No CrossRef data available.
Published online by Cambridge University Press: 07 January 2025
Findable, structured, and understandable data from health technology assessment (HTA) reports is the core of HTA policy research. Available databases with this information, such as the International Network of Agencies for Health Technology Assessment (INAHTA) database, may be incomplete and their common manual data collection is time-consuming. Automated data extraction may offer a solution by creating a standardized, real-time-updating, comprehensive, open-access HTA database.
In this research, we explore the possibilities of automated data extraction in the context of creating a standardized and comprehensive HTA policy research database. Data points were extracted from publicly available guidance reports of the National Institute for Health and Care Excellence (NICE) using different text extraction techniques such as natural language processing (NLP) and generative pre-trained transformers (GPTs). Future efforts are aiming to expand the database to other HTA bodies and link it to the European Medicines Regulatory Database (EMRD) that is also being developed.
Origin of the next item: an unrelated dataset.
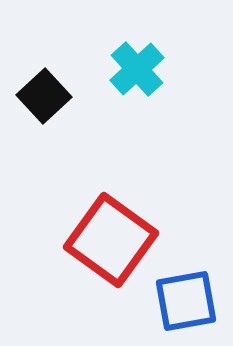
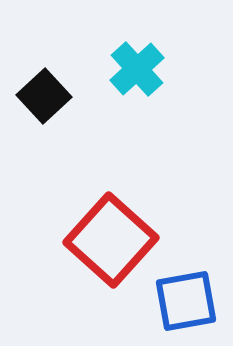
red square: rotated 6 degrees clockwise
Preliminary results of our research show that it is possible to use existing text extraction techniques to extract relevant information from publicly available HTA recommendations. Scaling the system to include more HTA bodies and data points is challenging as extraction based on document structure is complicated by heterogeneity in document structure within HTA bodies and between HTA bodies. Future results will focus on finding the best data extraction approach for each data point and on validating the system.
Using automated data extraction to extract data from HTA reports can be a viable option for creating a comprehensive database that can be used to enhance comparative HTA policy research. Challenges remain in scaling the system to include more HTA bodies and data points. Results regarding best-performing extraction techniques and data validation of the system are expected soon.